IRBM (Intermediate Range Ballistic Missile) =/= ICBM (Inter Continental Ballistic Missile)

IRBM are missiles with range between MRBM (Medium Range Ballistic Missile) and ICBM, i.e., 3000-5500Km.

Reactions: Like Like:
1


----------



## PakGuns

Bilal. said:


> IRBM (Intermediate Range Ballistic Missile) =/= ICBM (Inter Continental Ballistic Missile)
> 
> IRBM are missiles with range between MRBM (Medium Range Ballistic Missile) and ICBM, i.e., 3000-5500Km.


I know but I wanted to know how do we expect ICBM? Everyone is flying high with their homemade rumors :\ IT WILL BE ICBM, ICBM TEST IS EXPECTED BLAH BLAH....


----------



## Bilal.

PakGuns said:


> I know but I wanted to know how do we expect ICBM? Everyone is flying high with their homemade rumors :\ IT WILL BE ICBM, ICBM TEST IS EXPECTED BLAH BLAH....



You already answered it... They are *rumors* nothing more


----------



## Zarvan

PakGuns said:


> Why the hell on earth do we need an ICBM?? We need just india under our range..we don't have any other specific target, and we can't afford more in either way... Someone explain why???

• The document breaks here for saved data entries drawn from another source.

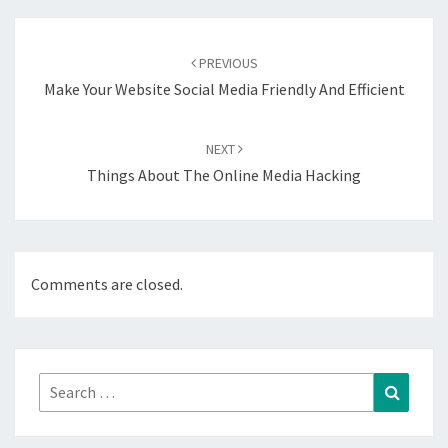
Post
navigation
PREVIOUS
Make Your Website Social Media Friendly And Efficient
NEXT
Things About The Online Media Hacking
Comments are closed.
Search
Search
for: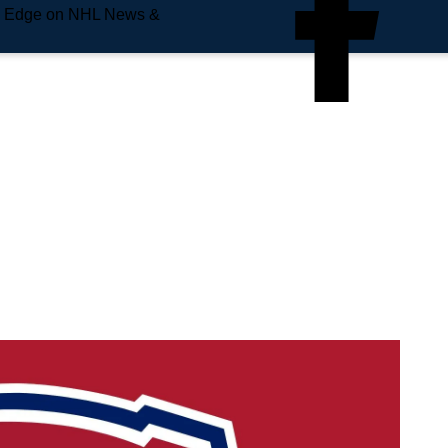
e Edge on NHL News &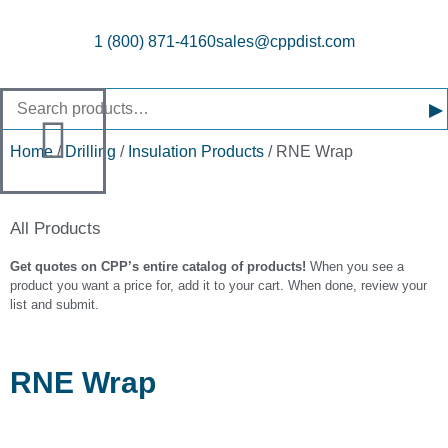
1 (800) 871-4160
sales@cppdist.com
▸
Home
/
Drilling
/
Insulation Products
/ RNE Wrap
All Products
Get quotes on CPP’s entire catalog of products!
When you see a
product you want a price for, add it to your cart. When done, review your
list and submit.
RNE Wrap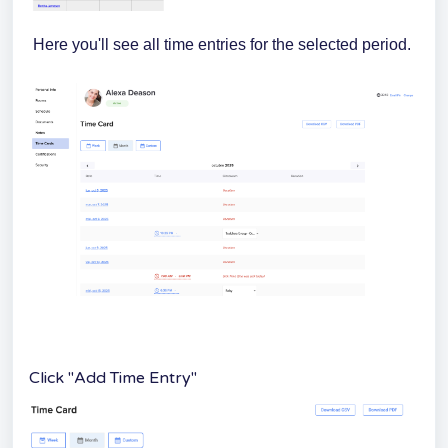
Here you'll see all time entries for the selected period.
Click "Add Time Entry"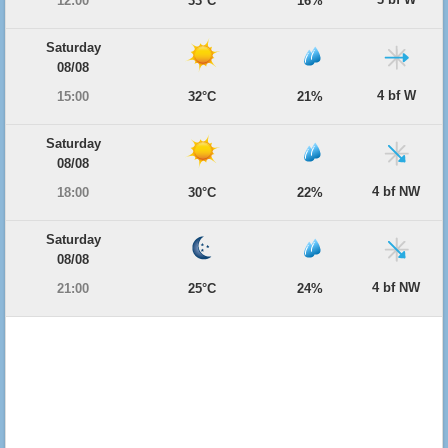
12:00
33°C
16%
Saturday
08/08
4 bf W
15:00
32°C
21%
Saturday
08/08
4 bf NW
18:00
30°C
22%
Saturday
08/08
4 bf NW
21:00
25°C
24%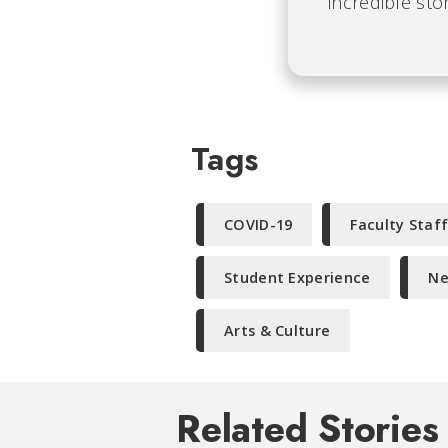
incredible stor
Tags
COVID-19
Faculty Staf
Student Experience
Ne
Arts & Culture
Related Stories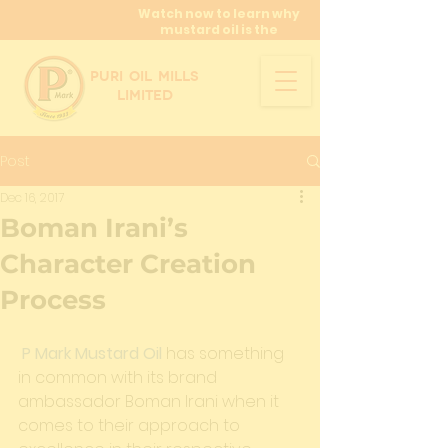
Watch now to learn why
mustard oil is the
miracle oil!
PURI OIL MILLS
LIMITED
Post
Dec 16, 2017
Boman Irani’s
Character Creation
Process
P Mark Mustard Oil
 has something 
in common with its brand 
ambassador Boman Irani when it 
comes to their approach to 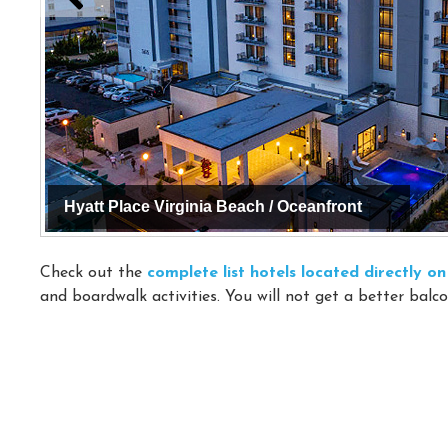
Hyatt Place Virginia Beach / Oceanfront
Check out the
complete list hotels located directly 
and boardwalk activities. You will not get a better balco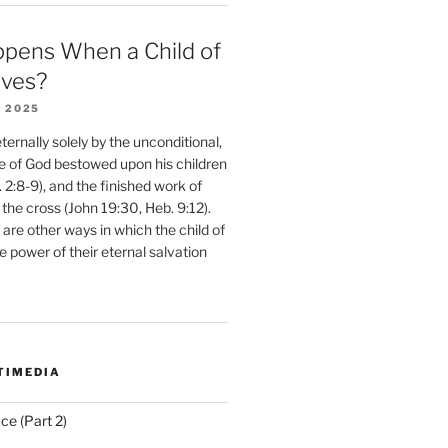
pens When a Child of
eves?
 2025
ernally solely by the unconditional,
e of God bestowed upon his children
. 2:8-9), and the finished work of
 the cross (John 19:30, Heb. 9:12).
are other ways in which the child of
e power of their eternal salvation
TIMEDIA
ce (Part 2)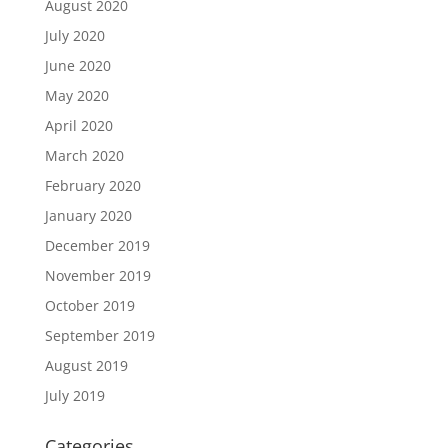
August 2020
July 2020
June 2020
May 2020
April 2020
March 2020
February 2020
January 2020
December 2019
November 2019
October 2019
September 2019
August 2019
July 2019
Categories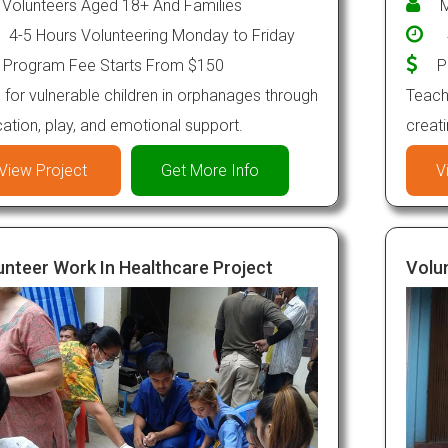
Volunteers Aged 18+ And Families
M
4-5 Hours Volunteering Monday to Friday
Program Fee Starts From $150
P
 for vulnerable children in orphanages through
Teach 
ation, play, and emotional support.
creat
View Project
Get More Info
V
unteer Work In Healthcare Project
Volun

We need an ICBM because unfortunately we don't have just India as our enemy sooner or later because off Israel pressure we would face USA and NATO

Reactions: Like Like:
1


----------



## Zarvan

Bilal. said:


> You already answered it... They are *rumors* nothing more


And I am telling you they are not rumors


----------



## Hyperion

Page 28. Nothing to show. In the meantime, India has already tested two very potent missile systems. Awesome, just like us, brag brag brag and more hot air!

Reactions: Like Like:
3


----------



## Bilal.

Zarvan said:


> And I am telling you they are not rumors



Maybe but I have yet to come across a reliable source speaking about it. The capability might exist but don't think an active program does. For instance the first mention I read of Shaheen 3 was an interview of Dr. Samar back in 1999


----------



## PakGuns

Zarvan said:


> We need an ICBM because unfortunately we don't have just India as our enemy sooner or later because off Israel pressure we would face USA and NATO


No wayyyyy!!! We can't even hold Afghanistan and you're ready to take on Israel?? Well,,, its time we come out of our long held psyche of Muslim-Muslim brother and just think about what our national interests are??? We don't need to push enmity with isra-nato-us... For that particular thing we need to time travel in R&D on technology.... I mean impossible in other worda of whar you're dreaming of...  we don't need enemies...

Reactions: Like Like:
1


----------



## PakGuns

Hyperion said:


> Page 28. Nothing to show. In the meantime, India has already tested two very potent missile systems. Awesome, just like us, brag brag brag and more hot air!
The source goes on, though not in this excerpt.